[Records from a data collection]
Segment Open

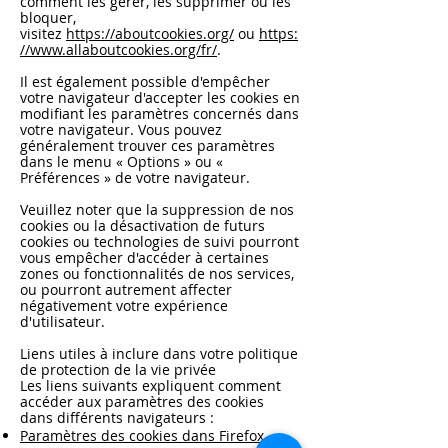
comment les gérer, les supprimer ou les
bloquer,
visitez
https://aboutcookies.org/
ou
https:
//www.allaboutcookies.org/fr/
.
Il est également possible d'empêcher
votre navigateur d'accepter les cookies en
modifiant les paramètres concernés dans
votre navigateur. Vous pouvez
généralement trouver ces paramètres
dans le menu « Options » ou «
Préférences » de votre navigateur.
Veuillez noter que la suppression de nos
cookies ou la désactivation de futurs
cookies ou technologies de suivi pourront
vous empêcher d'accéder à certaines
zones ou fonctionnalités de nos services,
ou pourront autrement affecter
négativement votre expérience
d'utilisateur.
Liens utiles à inclure dans votre politique
de protection de la vie privée
Les liens suivants expliquent comment
accéder aux paramètres des cookies
dans différents navigateurs :
Paramètres des cookies dans Firefox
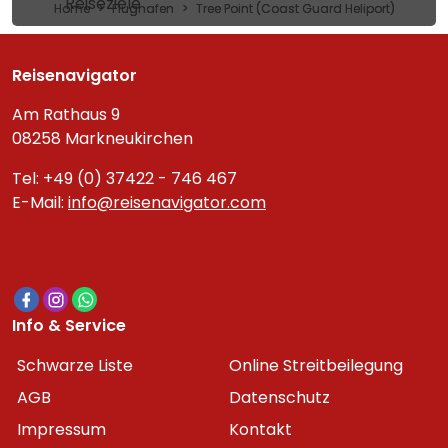
Reiseziele
Home
Flughafen
Tree Point (Coast Guard Heliport)
Reisenavigator
Am Rathaus 9
08258 Markneukirchen
Tel: +49 (0) 37422 - 746 467
E-Mail:
info@reisenavigator.com
Info & Service
Schwarze Liste
Online Streitbeilegung
AGB
Datenschutz
Impressum
Kontakt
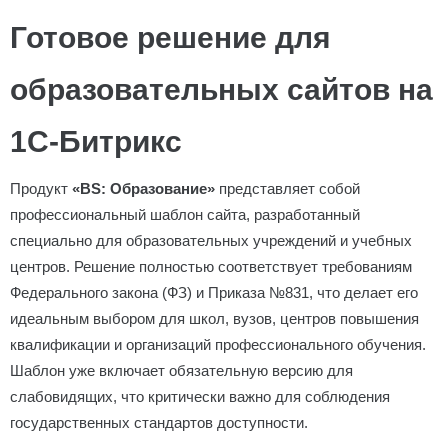
Готовое решение для
образовательных сайтов на
1С-Битрикс
Продукт
«BS: Образование»
представляет собой
профессиональный шаблон сайта, разработанный
специально для образовательных учреждений и учебных
центров. Решение полностью соответствует требованиям
Федерального закона (ФЗ) и Приказа №831, что делает его
идеальным выбором для школ, вузов, центров повышения
квалификации и организаций профессионального обучения.
Шаблон уже включает обязательную версию для
слабовидящих, что критически важно для соблюдения
государственных стандартов доступности.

Segment Closed

→ Work request: Pictures are to be left out while the lines from the beginning of the records through the line with "de votre navigateur." are copied word for word.

→ Task result:
comment les gérer, les supprimer ou les
bloquer,
visitez
https://aboutcookies.org/
ou
https:
//www.allaboutcookies.org/fr/
.
Il est également possible d'empêcher
votre navigateur d'accepter les cookies en
modifiant les paramètres concernés dans
votre navigateur. Vous pouvez
généralement trouver ces paramètres
dans le menu « Options » ou «
Préférences » de votre navigateur.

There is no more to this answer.